Report every line of the material that contains the string "header".

EXERCISE MATERIALS:

··········

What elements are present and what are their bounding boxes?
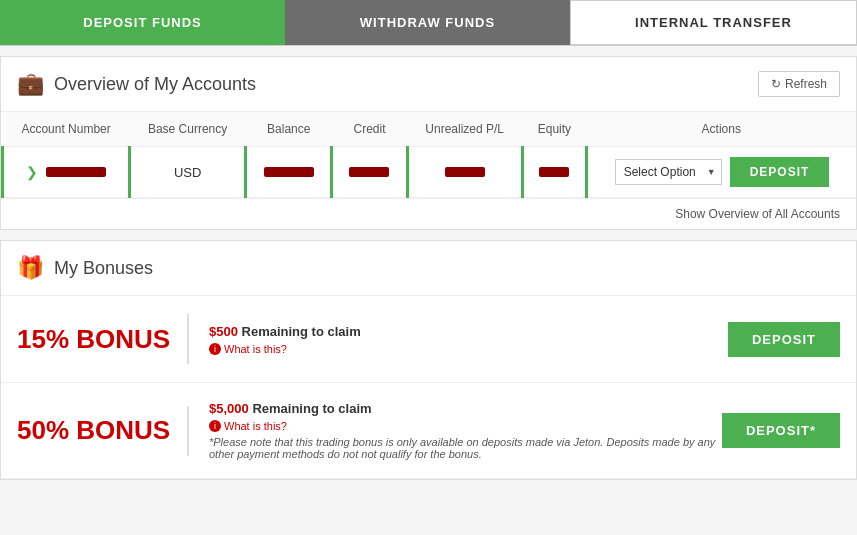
bonus-50-label: 50% BONUS (17, 415, 187, 446)
col-unrealized-pl: Unrealized P/L (407, 112, 522, 147)
bonus-50-info: $5,000 Remaining to claim i What is this… (209, 401, 722, 460)
internal-transfer-button[interactable]: INTERNAL TRANSFER (570, 0, 857, 45)
chevron-down-icon[interactable]: ❯ (26, 164, 38, 180)
info-icon-15: i (209, 343, 221, 355)
bonus-15-what-label: What is this? (224, 343, 287, 355)
bonus-15-amount: $500 (209, 324, 238, 339)
col-account-number: Account Number (3, 112, 130, 147)
refresh-label: Refresh (785, 77, 827, 91)
bonus-row-15: 15% BONUS $500 Remaining to claim i What… (1, 296, 856, 383)
equity-redacted (539, 167, 569, 177)
info-icon-50: i (209, 420, 221, 432)
bonus-50-claim: $5,000 Remaining to claim (209, 401, 722, 416)
bonus-50-note: *Please note that this trading bonus is … (209, 436, 722, 460)
action-select-wrapper[interactable]: Select Option (615, 159, 722, 185)
bonus-15-claim: $500 Remaining to claim (209, 324, 728, 339)
briefcase-icon: 💼 (17, 71, 44, 97)
cell-balance (246, 147, 332, 198)
bonus-50-what-label: What is this? (224, 420, 287, 432)
col-base-currency: Base Currency (130, 112, 246, 147)
table-header-row: Account Number Base Currency Balance Cre… (3, 112, 857, 147)
bonus-50-deposit-button[interactable]: DEPOSIT* (722, 413, 840, 448)
cell-equity (522, 147, 586, 198)
bonus-50-divider (187, 406, 189, 456)
col-balance: Balance (246, 112, 332, 147)
balance-redacted (264, 167, 314, 177)
gift-icon: 🎁 (17, 255, 44, 281)
show-all-label: Show Overview of All Accounts (675, 207, 840, 221)
cell-account-number: ❯ (3, 147, 130, 198)
accounts-table: Account Number Base Currency Balance Cre… (1, 112, 856, 198)
bonus-15-deposit-button[interactable]: DEPOSIT (728, 322, 840, 357)
cell-unrealized-pl (407, 147, 522, 198)
account-number-redacted (46, 167, 106, 177)
cell-credit (332, 147, 407, 198)
col-equity: Equity (522, 112, 586, 147)
credit-redacted (349, 167, 389, 177)
bonuses-title: My Bonuses (54, 258, 153, 279)
bonus-15-info: $500 Remaining to claim i What is this? (209, 324, 728, 355)
bonuses-header: 🎁 My Bonuses (1, 241, 856, 296)
bonus-50-remaining: Remaining to claim (252, 401, 371, 416)
bonus-15-remaining: Remaining to claim (242, 324, 361, 339)
show-all-accounts[interactable]: Show Overview of All Accounts (1, 198, 856, 229)
bonus-50-amount: $5,000 (209, 401, 249, 416)
accounts-title-group: 💼 Overview of My Accounts (17, 71, 256, 97)
bonuses-section: 🎁 My Bonuses 15% BONUS $500 Remaining to… (0, 240, 857, 480)
accounts-section: 💼 Overview of My Accounts ↻ Refresh Acco… (0, 56, 857, 230)
top-navigation: DEPOSIT FUNDS WITHDRAW FUNDS INTERNAL TR… (0, 0, 857, 46)
cell-actions: Select Option DEPOSIT (587, 147, 856, 198)
col-credit: Credit (332, 112, 407, 147)
accounts-title: Overview of My Accounts (54, 74, 256, 95)
account-deposit-button[interactable]: DEPOSIT (730, 157, 830, 187)
cell-currency: USD (130, 147, 246, 198)
refresh-icon: ↻ (771, 77, 781, 91)
deposit-funds-button[interactable]: DEPOSIT FUNDS (0, 0, 285, 45)
withdraw-funds-button[interactable]: WITHDRAW FUNDS (285, 0, 570, 45)
accounts-header: 💼 Overview of My Accounts ↻ Refresh (1, 57, 856, 112)
bonus-15-divider (187, 314, 189, 364)
bonus-15-label: 15% BONUS (17, 324, 187, 355)
action-select[interactable]: Select Option (615, 159, 722, 185)
col-actions: Actions (587, 112, 856, 147)
refresh-button[interactable]: ↻ Refresh (758, 71, 840, 97)
bonus-row-50: 50% BONUS $5,000 Remaining to claim i Wh… (1, 383, 856, 479)
bonus-15-what[interactable]: i What is this? (209, 343, 728, 355)
table-row: ❯ USD (3, 147, 857, 198)
pl-redacted (445, 167, 485, 177)
bonus-50-what[interactable]: i What is this? (209, 420, 722, 432)
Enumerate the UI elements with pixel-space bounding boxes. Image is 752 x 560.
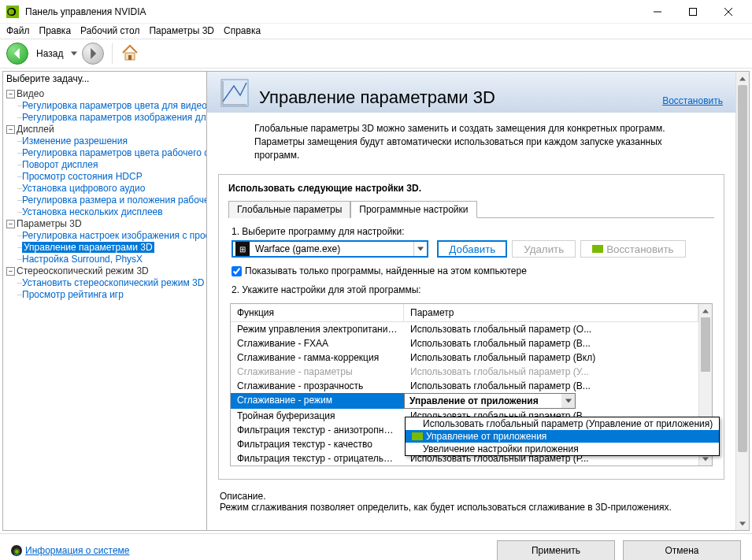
restore-link[interactable]: Восстановить [662, 95, 723, 108]
content-panel: Управление параметрами 3D Восстановить Г… [207, 71, 750, 531]
tree-item[interactable]: Регулировка параметров изображения для в… [22, 112, 206, 123]
only-found-checkbox[interactable] [232, 266, 242, 276]
table-header-function[interactable]: Функция [231, 304, 404, 321]
toolbar-separator [112, 43, 113, 64]
tree-expander-icon[interactable]: − [6, 125, 15, 134]
menu-file[interactable]: Файл [6, 25, 30, 36]
sidebar-title: Выберите задачу... [3, 72, 206, 86]
tab-global[interactable]: Глобальные параметры [228, 201, 350, 218]
step2-label: 2. Укажите настройки для этой программы: [232, 284, 711, 295]
tree-expander-icon[interactable]: − [6, 267, 15, 276]
main-area: Выберите задачу... −Видео┈Регулировка па… [0, 69, 752, 533]
close-button[interactable] [710, 1, 746, 23]
table-header-row: Функция Параметр [231, 304, 698, 322]
table-row[interactable]: Сглаживание - FXAAИспользовать глобальны… [231, 336, 698, 350]
tree-item[interactable]: Управление параметрами 3D [22, 242, 154, 253]
tree-group-label[interactable]: Дисплей [17, 124, 54, 135]
tree-item[interactable]: Изменение разрешения [22, 135, 128, 146]
table-cell-function: Сглаживание - гамма-коррекция [231, 350, 404, 365]
nvidia-logo-icon [592, 245, 603, 253]
tree-item[interactable]: Установка нескольких дисплеев [22, 206, 163, 217]
table-row[interactable]: Сглаживание - параметрыИспользовать глоб… [231, 365, 698, 379]
tree-item[interactable]: Регулировка размера и положения рабочего… [22, 195, 206, 206]
tree-item[interactable]: Поворот дисплея [22, 159, 98, 170]
tree-group-label[interactable]: Стереоскопический режим 3D [17, 265, 149, 276]
task-tree[interactable]: −Видео┈Регулировка параметров цвета для … [3, 86, 206, 530]
tree-item[interactable]: Регулировка настроек изображения с просм… [22, 230, 206, 241]
table-header-param[interactable]: Параметр [404, 304, 698, 321]
sidebar: Выберите задачу... −Видео┈Регулировка па… [2, 71, 207, 531]
tree-item[interactable]: Регулировка параметров цвета рабочего ст… [22, 147, 206, 158]
settings-group: Использовать следующие настройки 3D. Гло… [218, 174, 724, 480]
forward-button[interactable] [82, 43, 104, 65]
menu-edit[interactable]: Правка [39, 25, 72, 36]
checkbox-row: Показывать только программы, найденные н… [232, 265, 711, 276]
step1-label: 1. Выберите программу для настройки: [232, 226, 711, 237]
table-row[interactable]: Сглаживание - прозрачностьИспользовать г… [231, 379, 698, 393]
scroll-thumb[interactable] [701, 317, 710, 371]
footer-text: Режим сглаживания позволяет определить, … [220, 502, 723, 513]
table-cell-function: Режим управления электропитанием [231, 322, 404, 336]
dropdown-option[interactable]: Управление от приложения [406, 430, 719, 443]
content-scrollbar[interactable] [735, 72, 749, 530]
menu-help[interactable]: Справка [224, 25, 261, 36]
table-cell-function: Сглаживание - прозрачность [231, 379, 404, 393]
menu-desktop[interactable]: Рабочий стол [80, 25, 139, 36]
step2-section: 2. Укажите настройки для этой программы: [232, 284, 711, 295]
scroll-up-icon[interactable] [699, 304, 712, 317]
table-cell-param[interactable]: Использовать глобальный параметр (В... [404, 379, 698, 393]
bottom-bar: ◉ Информация о системе Применить Отмена [0, 533, 752, 560]
table-cell-param[interactable]: Использовать глобальный параметр (В... [404, 336, 698, 350]
mode-dropdown[interactable]: Управление от приложения [404, 393, 576, 409]
table-cell-function: Фильтрация текстур - качество [231, 437, 404, 451]
cancel-button[interactable]: Отмена [623, 540, 741, 560]
dropdown-option[interactable]: Использовать глобальный параметр (Управл… [406, 417, 719, 430]
table-cell-param[interactable]: Использовать глобальный параметр (У... [404, 365, 698, 379]
table-cell-param[interactable]: Использовать глобальный параметр (О... [404, 322, 698, 336]
program-dropdown[interactable]: ⊞ Warface (game.exe) [232, 240, 428, 258]
dropdown-option[interactable]: Увеличение настройки приложения [406, 443, 719, 455]
chevron-down-icon [413, 242, 427, 256]
table-row[interactable]: Режим управления электропитаниемИспользо… [231, 322, 698, 336]
titlebar: Панель управления NVIDIA [0, 0, 752, 24]
minimize-button[interactable] [639, 1, 675, 23]
system-info-link[interactable]: ◉ Информация о системе [11, 545, 489, 556]
content-scroll-down-icon[interactable] [736, 517, 749, 530]
home-icon[interactable] [120, 43, 139, 65]
add-button[interactable]: Добавить [437, 240, 507, 258]
table-cell-function: Фильтрация текстур - отрицательное о... [231, 451, 404, 465]
maximize-button[interactable] [675, 1, 710, 23]
table-row[interactable]: Сглаживание - гамма-коррекцияИспользоват… [231, 350, 698, 365]
restore-program-button: Восстановить [580, 240, 685, 258]
content-scroll-thumb[interactable] [738, 85, 747, 452]
program-icon: ⊞ [235, 242, 250, 256]
table-cell-function: Тройная буферизация [231, 409, 404, 423]
back-button[interactable] [6, 43, 28, 65]
tree-item[interactable]: Просмотр рейтинга игр [22, 289, 124, 300]
nvidia-app-icon [6, 6, 19, 18]
tree-item[interactable]: Установка цифрового аудио [22, 183, 145, 194]
mode-dropdown-popup[interactable]: Использовать глобальный параметр (Управл… [405, 417, 720, 456]
content-scroll-up-icon[interactable] [736, 72, 749, 85]
tree-item[interactable]: Просмотр состояния HDCP [22, 171, 143, 182]
tree-expander-icon[interactable]: − [6, 220, 15, 228]
tree-group-label[interactable]: Видео [17, 88, 44, 99]
tab-program[interactable]: Программные настройки [350, 201, 476, 218]
table-cell-param[interactable]: Использовать глобальный параметр (Вкл) [404, 350, 698, 365]
tree-group-label[interactable]: Параметры 3D [17, 218, 82, 229]
table-cell-function: Сглаживание - FXAA [231, 336, 404, 350]
program-dropdown-text: Warface (game.exe) [252, 243, 413, 254]
tree-item[interactable]: Установить стереоскопический режим 3D [22, 277, 204, 288]
restore-program-label: Восстановить [606, 243, 673, 255]
apply-button[interactable]: Применить [497, 540, 615, 560]
step1-section: 1. Выберите программу для настройки: ⊞ W… [232, 226, 711, 258]
table-cell-param[interactable]: Управление от приложения [404, 393, 698, 409]
tree-expander-icon[interactable]: − [6, 90, 15, 98]
tree-item[interactable]: Регулировка параметров цвета для видео [22, 100, 206, 111]
back-dropdown-icon[interactable] [71, 50, 77, 57]
footer-title: Описание. [220, 491, 723, 502]
table-row[interactable]: Сглаживание - режимУправление от приложе… [231, 393, 698, 409]
tree-item[interactable]: Настройка Surround, PhysX [22, 254, 143, 265]
menu-3d[interactable]: Параметры 3D [149, 25, 214, 36]
header-icon [220, 78, 250, 108]
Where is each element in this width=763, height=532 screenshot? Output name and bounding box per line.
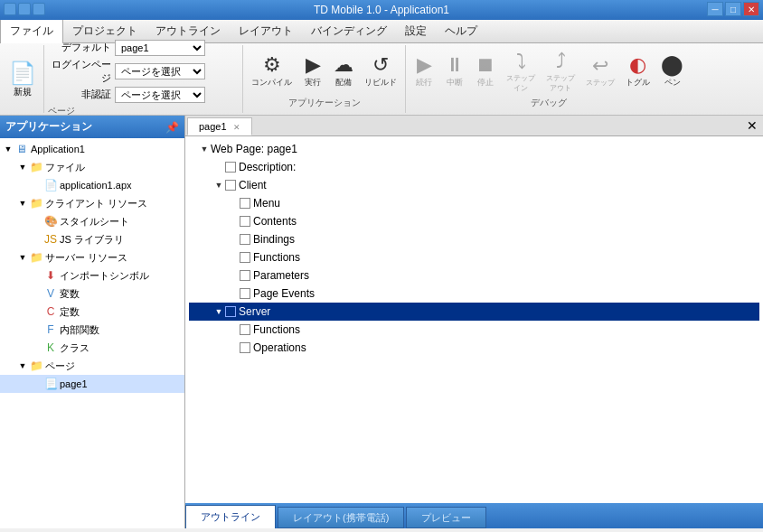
ct-bindings[interactable]: Bindings [189,230,759,248]
login-select[interactable]: ページを選択 [115,63,205,79]
ct-client[interactable]: ▼ Client [189,176,759,194]
app1-label: Application1 [31,144,85,154]
bottom-tab-outline[interactable]: アウトライン [185,505,276,528]
ct-check-sfunc[interactable] [240,324,250,335]
title-bar-controls[interactable]: ─ □ ✕ [707,2,759,16]
step-out-icon: ↩ [592,56,608,76]
expand-f [31,323,43,336]
pause-button[interactable]: ⏸ 中断 [440,49,469,96]
ct-check-contents[interactable] [240,216,250,227]
page-unauth-row: 非認証 ページを選択 [48,87,239,103]
menu-binding[interactable]: バインディング [302,20,396,42]
new-label: 新規 [14,86,32,98]
minimize-button[interactable]: ─ [707,2,723,16]
page-login-row: ログインページ ページを選択 [48,58,239,85]
step-out-label: ステップ [586,78,615,88]
rebuild-button[interactable]: ↺ リビルド [360,49,401,96]
bottom-tab-preview[interactable]: プレビュー [406,507,486,528]
ct-check-menu[interactable] [240,198,250,209]
tree-item-const[interactable]: C 定数 [0,303,184,321]
webpage-label: Web Page: page1 [211,143,297,155]
tree-item-apx[interactable]: 📄 application1.apx [0,176,184,194]
default-select[interactable]: page1 [115,40,205,56]
file-icon: 📄 [43,178,58,192]
app-section: ⚙ コンパイル ▶ 実行 ☁ 配備 ↺ リビルド アプリケーション [243,45,406,113]
tree-item-stylesheet[interactable]: 🎨 スタイルシート [0,212,184,230]
tree-item-page1[interactable]: 📃 page1 [0,375,184,393]
ct-expand-cfunc [227,253,240,262]
panel-pin-icon[interactable]: 📌 [165,121,179,134]
continue-button[interactable]: ▶ 続行 [410,49,438,96]
run-button[interactable]: ▶ 実行 [298,49,327,96]
ct-operations[interactable]: Operations [189,339,759,357]
tab-page1[interactable]: page1 ✕ [187,117,252,135]
expand-cr: ▼ [16,197,29,210]
pen-icon: ⬤ [661,55,683,75]
bottom-tab-layout[interactable]: レイアウト(携帯電話) [278,507,404,528]
tree-item-client-res[interactable]: ▼ 📁 クライアント リソース [0,194,184,212]
tree-item-var[interactable]: V 変数 [0,285,184,303]
deploy-icon: ☁ [334,55,353,75]
new-icon: 📄 [9,61,36,86]
ct-check-pevents[interactable] [240,288,250,299]
js-icon: JS [43,232,58,247]
app-toolbar-row: ⚙ コンパイル ▶ 実行 ☁ 配備 ↺ リビルド [247,48,401,97]
ct-menu[interactable]: Menu [189,194,759,212]
step-over-button[interactable]: ⤴ ステップアウト [542,49,579,96]
tree-item-func[interactable]: F 内部関数 [0,321,184,339]
ct-webpage[interactable]: ▼ Web Page: page1 [189,140,759,158]
ct-expand-params [227,271,240,280]
expand-apx [31,179,43,191]
ct-check-params[interactable] [240,270,250,281]
ct-check-desc[interactable] [225,162,236,173]
step-out-button[interactable]: ↩ ステップ [581,49,619,96]
stylesheet-label: スタイルシート [60,215,129,229]
close-button[interactable]: ✕ [743,2,759,16]
tree-item-file-folder[interactable]: ▼ 📁 ファイル [0,158,184,176]
stop-button[interactable]: ⏹ 停止 [471,49,500,96]
outline-tab-label: アウトライン [201,510,260,524]
menu-help[interactable]: ヘルプ [436,20,486,42]
content-area: ▼ Web Page: page1 Description: ▼ Client [185,136,763,503]
ct-server[interactable]: ▼ Server [189,303,759,321]
ct-check-bindings[interactable] [240,234,250,245]
ct-expand-sfunc [227,325,240,334]
func-icon: F [43,322,58,337]
compile-label: コンパイル [251,77,292,89]
tree-item-server-res[interactable]: ▼ 📁 サーバー リソース [0,248,184,266]
tree-item-app1[interactable]: ▼ 🖥 Application1 [0,140,184,158]
ct-check-server[interactable] [225,306,236,317]
tree-item-class[interactable]: K クラス [0,339,184,357]
server-label-ct: Server [239,305,270,318]
ct-contents[interactable]: Contents [189,212,759,230]
file-folder-label: ファイル [45,161,85,174]
panel-close-button[interactable]: ✕ [743,117,761,135]
expand-ss [31,215,43,228]
menu-layout[interactable]: レイアウト [230,20,302,42]
ct-check-client[interactable] [225,180,236,191]
pen-button[interactable]: ⬤ ペン [656,49,688,96]
tree-item-import[interactable]: ⬇ インポートシンボル [0,266,184,285]
deploy-button[interactable]: ☁ 配備 [329,49,358,96]
tab-close-icon[interactable]: ✕ [233,123,240,132]
menu-settings[interactable]: 設定 [396,20,436,42]
toggle-button[interactable]: ◐ トグル [621,49,655,96]
title-bar: TD Mobile 1.0 - Application1 ─ □ ✕ [0,0,763,20]
ct-description[interactable]: Description: [189,158,759,176]
step-into-button[interactable]: ⤵ ステップイン [502,49,540,96]
compile-button[interactable]: ⚙ コンパイル [247,49,297,96]
ct-page-events[interactable]: Page Events [189,285,759,303]
ct-parameters[interactable]: Parameters [189,266,759,285]
tree-item-pages[interactable]: ▼ 📁 ページ [0,357,184,375]
unauth-select[interactable]: ページを選択 [115,87,205,103]
ct-server-functions[interactable]: Functions [189,321,759,339]
tree-item-jslib[interactable]: JS JS ライブラリ [0,230,184,248]
run-label: 実行 [305,77,321,89]
ct-check-cfunc[interactable] [240,252,250,263]
main-layout: アプリケーション 📌 ▼ 🖥 Application1 ▼ 📁 ファイル [0,116,763,528]
ct-check-ops[interactable] [240,342,250,353]
ct-client-functions[interactable]: Functions [189,248,759,266]
new-button[interactable]: 📄 新規 [2,45,44,113]
maximize-button[interactable]: □ [725,2,741,16]
page-icon: 📃 [43,377,58,391]
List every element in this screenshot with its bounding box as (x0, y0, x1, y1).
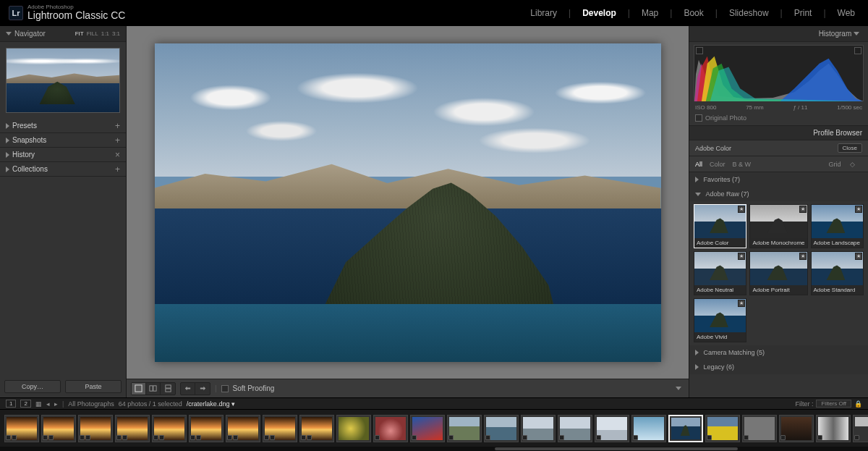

··········

ANSWER SPACE:
table-header-row: Account Number Base Currency Balance Cre… (3, 112, 857, 147)
bonuses-header: 🎁 My Bonuses (1, 241, 856, 296)
accounts-header: 💼 Overview of My Accounts ↻ Refresh (1, 57, 856, 112)
table-header-function[interactable]: Функция [231, 304, 404, 321]
table-header-row: Функция Параметр [231, 304, 698, 322]
table-header-param[interactable]: Параметр [404, 304, 698, 321]
header-icon [220, 78, 250, 108]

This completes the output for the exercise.